United States District Court, E.D. Pennsylvania

July 28, 2015

UNITED STATES OF AMERICA
v.
JASON ROSE

MEMORANDUM

ANITA B. BRODY, J.

Defendant Jason Rose’s (“Rose”) filed an amended motion to withdraw his guilty plea. See Am. Mot. to Withdraw Plea, ECF No. 153. I will deny Rose’s motion.

I. FINDINGS OF FACT

On October 9, 2002, Jason Rose and three co-defendants were indicted by a grand jury on charges of conspiracy to possess with intent to distribute more than 500 grams of cocaine, and possession with intent to distribute more than 500 grams of cocaine. See Indictment, ECF No. 1. Rose’s co-defendants named in the indictment were arrested, and pled guilty in 2004. See Raphael Albert Henry Guilty Plea Agreement, ECF No. 27; Tyrone Sawyer Guilty Plea Agreement, ECF No. 29; Phillip Mack Guilty Plea Agreement, ECF No. 34. Law enforcement authorities, however, could not locate Rose. Rose was twice declared a fugitive, and was not arrested until March 11, 2014. See Reports of Speedy Trial Act Delay, ECF Nos. 3, 55. On April 23, 2014, after his arraignment, Rose retained attorney Michael Engle (“Engle”) as defense counsel.[1]

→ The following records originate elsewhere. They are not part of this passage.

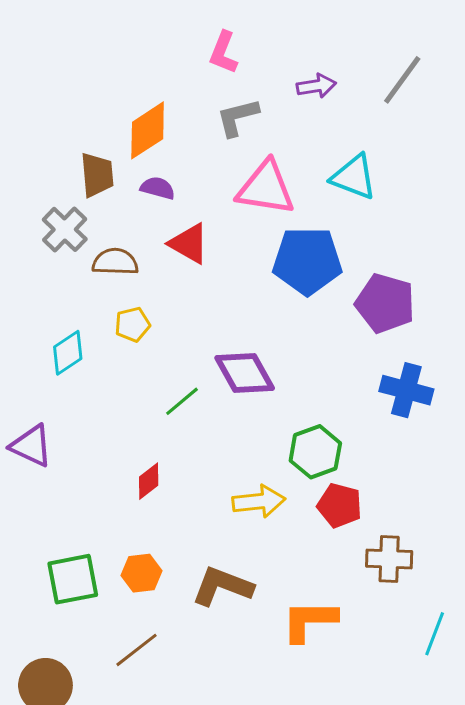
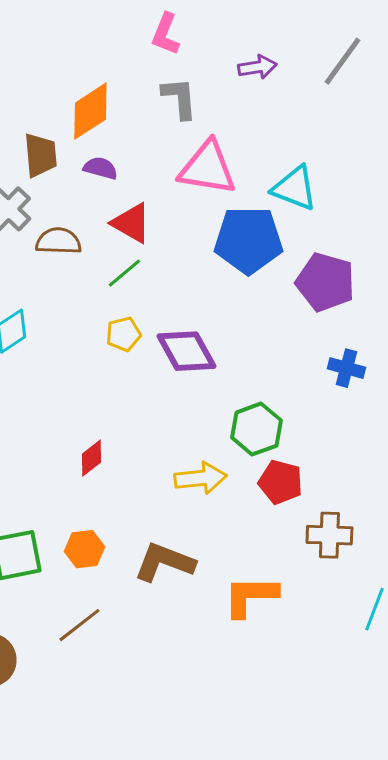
gray L-shape: (238, 117) -> (179, 98), turned 99
cyan triangle: (354, 177) -> (294, 188), moved
yellow pentagon: (132, 324) -> (123, 334), moved
blue cross: (406, 390) -> (346, 368), size x0.7
green line: (182, 401) -> (124, 273), moved

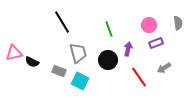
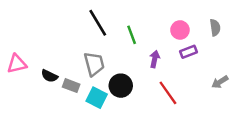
black line: (62, 22) -> (98, 23), moved
black circle: (108, 60) -> (121, 86), moved
black semicircle: (32, 62) -> (49, 76), moved
gray arrow: (164, 68) -> (220, 82), moved

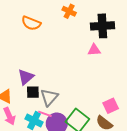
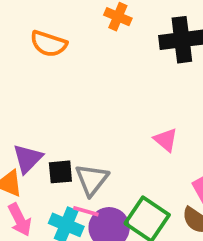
pink triangle: (94, 50) -> (166, 140), moved, turned 48
purple triangle: (26, 77) -> (28, 158), moved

On October 15, 2014, Rose pled guilty and is now seeking to withdraw his plea. On July 16, 2015, I held an evidentiary hearing on Rose’s motion to withdraw his plea. Both Rose and Engle testified. I make the following findings of fact:

Rose initially informed Engle that he was not interested in pleading guilty, and the parties began to prepare for trial. In the course of this preparation, Engle requested and received discovery from the Government about the case against Rose. On motion of the government, and for good cause shown, I issued a protective order. Pursuant to that order, Engle refrained from copying, reproducing, and disseminating the discovery. He was specifically forbidden from providing copies to Rose. See Protective Order for Discovery, ECF No. 116.

During the course of his representation of Rose, Engle identified two prior convictions he believed the Government could use to enhance Rose’s sentence if Rose were found guilty. These were a 1996 state marijuana conviction, and a 1998 state criminal mischief and attempted theft conviction. Rose was adamant that the 1998 conviction pertained to a different individual and that it could not be used against him. Also, the Government had indicted Rose in 2002-12 years before Rose’s arrest and pretrial preparations-but it had not filed the information required to enhance his sentence for either state conviction under 21 U.S.C. § 851.[2]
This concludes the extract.